#### What is being asked
Looking only at the lines below that contain "einen", give the number of them and no other text.

----

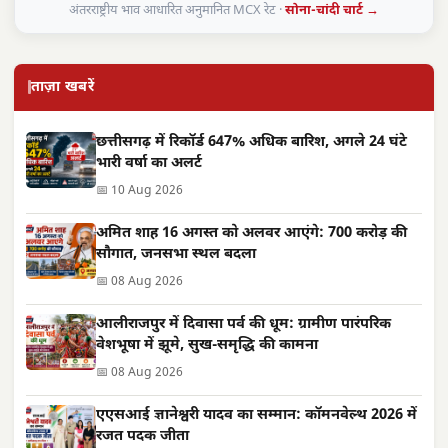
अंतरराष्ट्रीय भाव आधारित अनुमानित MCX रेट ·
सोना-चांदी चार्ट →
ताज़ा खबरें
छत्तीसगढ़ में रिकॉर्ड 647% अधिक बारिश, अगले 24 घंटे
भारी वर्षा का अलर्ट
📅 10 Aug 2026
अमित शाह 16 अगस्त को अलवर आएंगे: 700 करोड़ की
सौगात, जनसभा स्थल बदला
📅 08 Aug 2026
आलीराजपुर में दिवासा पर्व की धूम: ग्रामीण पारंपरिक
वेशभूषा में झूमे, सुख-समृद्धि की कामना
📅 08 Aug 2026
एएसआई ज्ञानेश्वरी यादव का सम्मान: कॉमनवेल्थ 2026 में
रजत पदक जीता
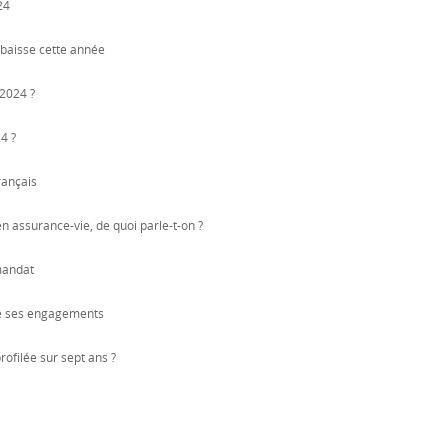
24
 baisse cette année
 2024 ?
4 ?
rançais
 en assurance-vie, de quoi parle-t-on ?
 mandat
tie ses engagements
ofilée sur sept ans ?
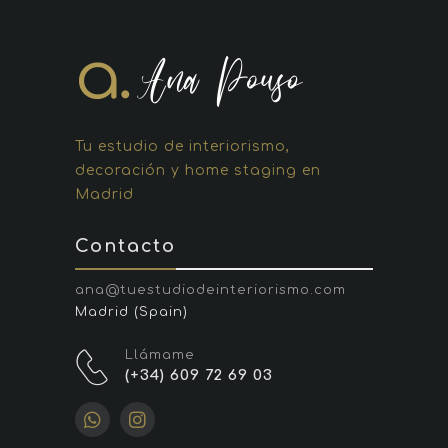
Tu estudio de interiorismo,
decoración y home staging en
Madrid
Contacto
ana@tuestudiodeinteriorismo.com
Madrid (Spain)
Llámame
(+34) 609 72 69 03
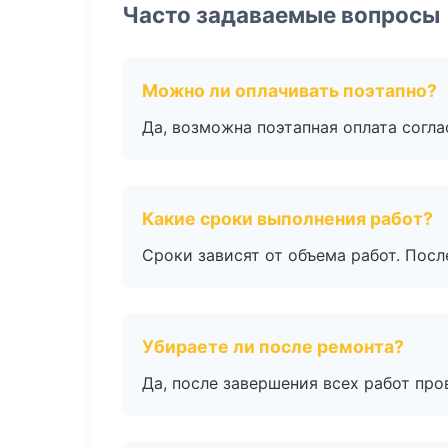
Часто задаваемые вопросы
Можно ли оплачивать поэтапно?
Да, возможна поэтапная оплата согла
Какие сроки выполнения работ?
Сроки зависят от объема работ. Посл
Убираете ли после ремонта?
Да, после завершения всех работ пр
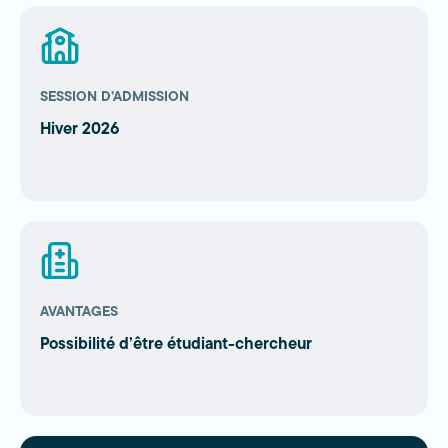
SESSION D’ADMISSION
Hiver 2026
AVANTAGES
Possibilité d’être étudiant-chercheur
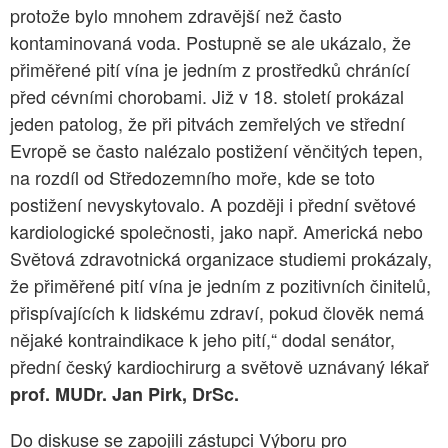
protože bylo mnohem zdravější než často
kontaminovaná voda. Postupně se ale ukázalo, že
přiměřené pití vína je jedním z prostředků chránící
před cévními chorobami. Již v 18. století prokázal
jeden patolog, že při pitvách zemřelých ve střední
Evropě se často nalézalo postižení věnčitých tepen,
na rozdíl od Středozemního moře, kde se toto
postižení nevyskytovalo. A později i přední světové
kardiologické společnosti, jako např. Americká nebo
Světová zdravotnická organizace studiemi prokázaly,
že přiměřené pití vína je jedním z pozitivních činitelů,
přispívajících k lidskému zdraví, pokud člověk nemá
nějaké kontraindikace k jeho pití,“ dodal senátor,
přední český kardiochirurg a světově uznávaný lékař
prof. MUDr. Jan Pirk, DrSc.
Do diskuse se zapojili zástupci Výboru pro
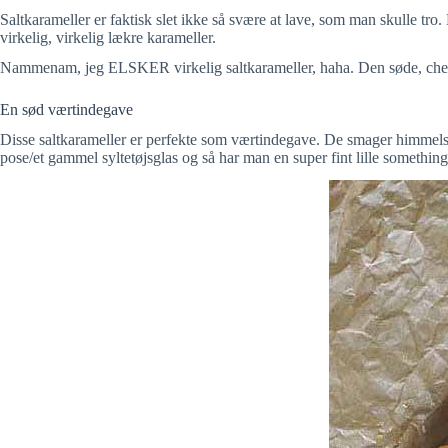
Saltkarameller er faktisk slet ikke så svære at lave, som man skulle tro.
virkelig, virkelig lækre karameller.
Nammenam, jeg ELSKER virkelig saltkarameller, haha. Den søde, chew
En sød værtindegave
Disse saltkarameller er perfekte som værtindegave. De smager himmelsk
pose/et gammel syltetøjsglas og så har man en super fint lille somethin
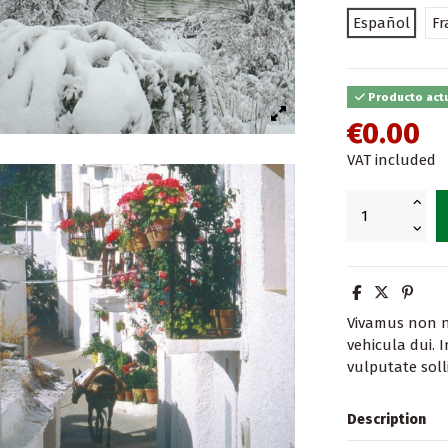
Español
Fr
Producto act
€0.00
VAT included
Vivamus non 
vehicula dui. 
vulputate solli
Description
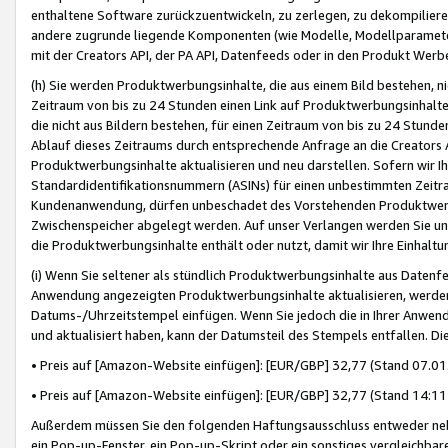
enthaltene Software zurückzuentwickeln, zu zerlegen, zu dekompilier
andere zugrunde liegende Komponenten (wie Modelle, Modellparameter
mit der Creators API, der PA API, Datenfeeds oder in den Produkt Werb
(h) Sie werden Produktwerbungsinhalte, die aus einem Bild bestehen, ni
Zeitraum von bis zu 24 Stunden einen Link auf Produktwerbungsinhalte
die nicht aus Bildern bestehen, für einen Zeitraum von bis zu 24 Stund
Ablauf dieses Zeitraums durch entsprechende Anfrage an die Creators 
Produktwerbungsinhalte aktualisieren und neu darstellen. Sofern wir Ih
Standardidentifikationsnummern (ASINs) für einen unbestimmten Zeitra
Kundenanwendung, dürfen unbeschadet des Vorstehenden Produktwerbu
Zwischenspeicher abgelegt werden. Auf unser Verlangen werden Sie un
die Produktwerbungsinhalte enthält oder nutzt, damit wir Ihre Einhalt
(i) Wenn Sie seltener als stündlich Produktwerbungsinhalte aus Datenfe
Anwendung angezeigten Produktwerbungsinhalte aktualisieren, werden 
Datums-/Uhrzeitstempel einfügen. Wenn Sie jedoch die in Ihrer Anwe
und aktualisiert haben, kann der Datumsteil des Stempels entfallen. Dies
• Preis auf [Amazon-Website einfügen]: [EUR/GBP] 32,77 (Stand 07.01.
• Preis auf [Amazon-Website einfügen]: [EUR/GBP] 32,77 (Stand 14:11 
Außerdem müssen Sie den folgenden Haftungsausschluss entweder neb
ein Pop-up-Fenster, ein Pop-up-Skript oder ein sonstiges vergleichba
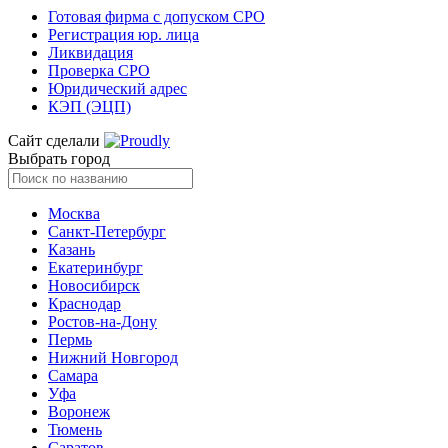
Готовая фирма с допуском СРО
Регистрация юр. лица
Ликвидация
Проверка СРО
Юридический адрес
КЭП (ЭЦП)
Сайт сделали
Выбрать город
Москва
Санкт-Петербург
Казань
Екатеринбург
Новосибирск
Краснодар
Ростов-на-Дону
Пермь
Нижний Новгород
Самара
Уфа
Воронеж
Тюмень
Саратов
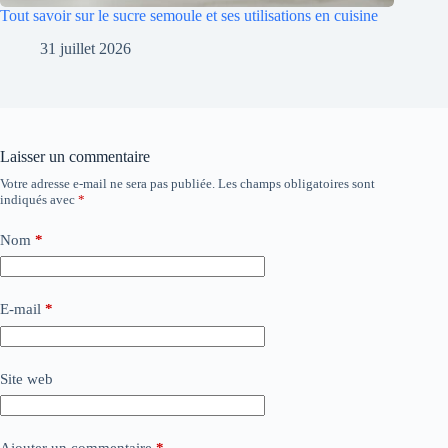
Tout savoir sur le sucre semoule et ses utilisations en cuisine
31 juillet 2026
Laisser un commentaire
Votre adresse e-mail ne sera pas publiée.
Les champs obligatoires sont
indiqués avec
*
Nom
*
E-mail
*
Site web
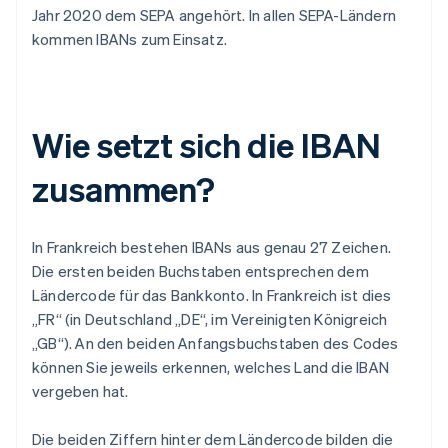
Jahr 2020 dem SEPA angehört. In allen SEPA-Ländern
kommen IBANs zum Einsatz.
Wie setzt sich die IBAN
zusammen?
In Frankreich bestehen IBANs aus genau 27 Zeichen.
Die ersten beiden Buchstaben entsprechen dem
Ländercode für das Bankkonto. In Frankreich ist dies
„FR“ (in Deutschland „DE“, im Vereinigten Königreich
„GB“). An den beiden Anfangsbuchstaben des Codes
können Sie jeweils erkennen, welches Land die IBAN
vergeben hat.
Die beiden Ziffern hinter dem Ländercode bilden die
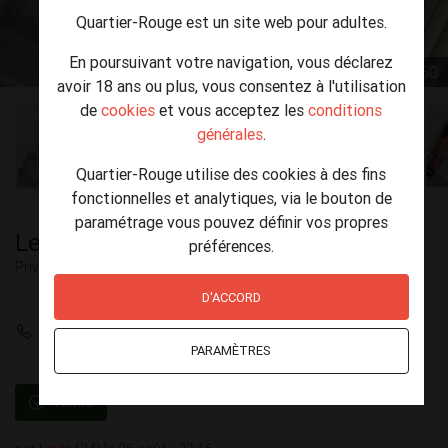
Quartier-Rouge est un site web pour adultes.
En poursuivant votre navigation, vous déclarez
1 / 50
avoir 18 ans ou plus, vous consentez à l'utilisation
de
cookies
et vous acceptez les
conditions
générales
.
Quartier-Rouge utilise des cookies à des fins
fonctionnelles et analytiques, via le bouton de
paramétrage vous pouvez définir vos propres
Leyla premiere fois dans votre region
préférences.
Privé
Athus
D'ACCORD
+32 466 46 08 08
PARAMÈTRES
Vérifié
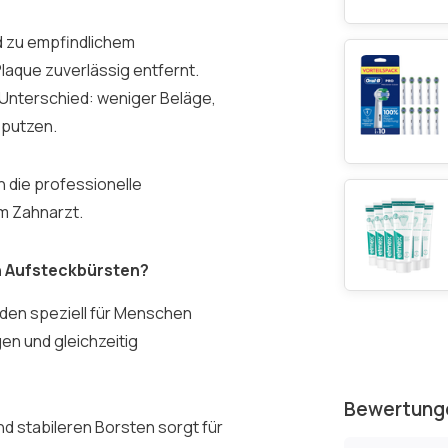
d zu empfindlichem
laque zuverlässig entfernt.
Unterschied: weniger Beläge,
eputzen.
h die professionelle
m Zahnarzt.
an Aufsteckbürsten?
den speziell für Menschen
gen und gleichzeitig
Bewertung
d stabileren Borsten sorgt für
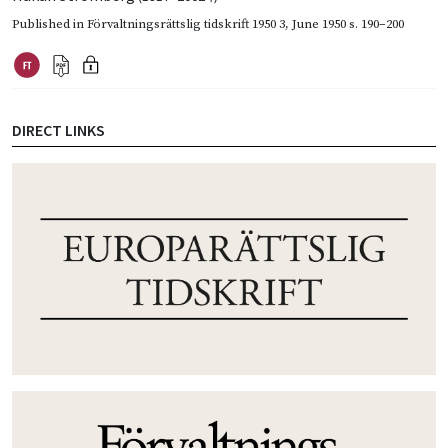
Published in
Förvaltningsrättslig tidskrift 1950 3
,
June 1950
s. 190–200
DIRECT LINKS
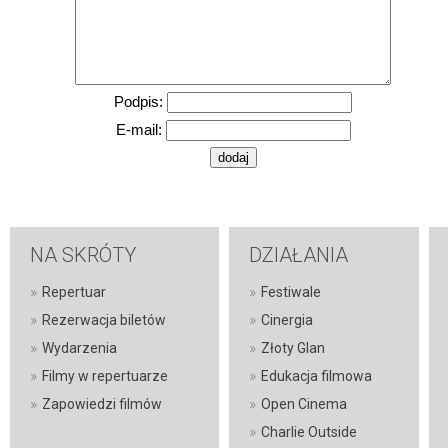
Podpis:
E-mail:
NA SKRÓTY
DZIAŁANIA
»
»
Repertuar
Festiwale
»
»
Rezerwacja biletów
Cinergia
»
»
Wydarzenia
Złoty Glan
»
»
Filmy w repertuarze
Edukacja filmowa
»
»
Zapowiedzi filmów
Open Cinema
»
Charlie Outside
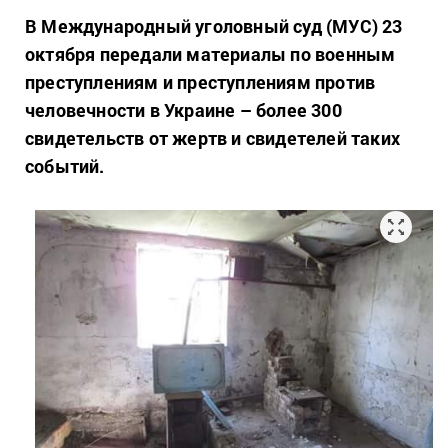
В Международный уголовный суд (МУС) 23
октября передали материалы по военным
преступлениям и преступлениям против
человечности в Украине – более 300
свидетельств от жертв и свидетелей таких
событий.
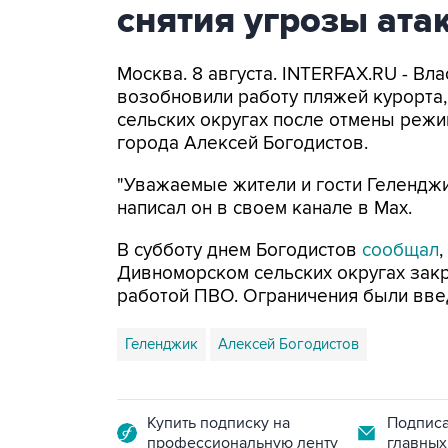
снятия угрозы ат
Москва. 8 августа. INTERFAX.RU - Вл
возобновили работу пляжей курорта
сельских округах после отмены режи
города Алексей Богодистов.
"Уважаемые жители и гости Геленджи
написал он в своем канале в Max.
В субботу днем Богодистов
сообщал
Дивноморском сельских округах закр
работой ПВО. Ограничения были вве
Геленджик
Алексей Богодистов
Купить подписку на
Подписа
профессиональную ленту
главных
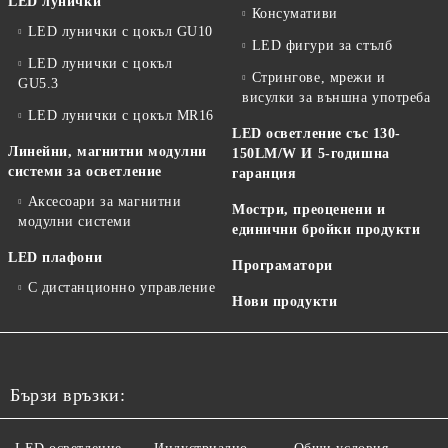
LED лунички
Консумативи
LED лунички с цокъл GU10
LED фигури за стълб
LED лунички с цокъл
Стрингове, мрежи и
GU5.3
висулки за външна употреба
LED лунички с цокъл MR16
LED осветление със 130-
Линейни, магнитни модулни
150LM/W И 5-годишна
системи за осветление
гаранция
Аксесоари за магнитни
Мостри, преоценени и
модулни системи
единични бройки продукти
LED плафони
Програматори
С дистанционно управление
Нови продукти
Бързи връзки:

----

#### The completed task
3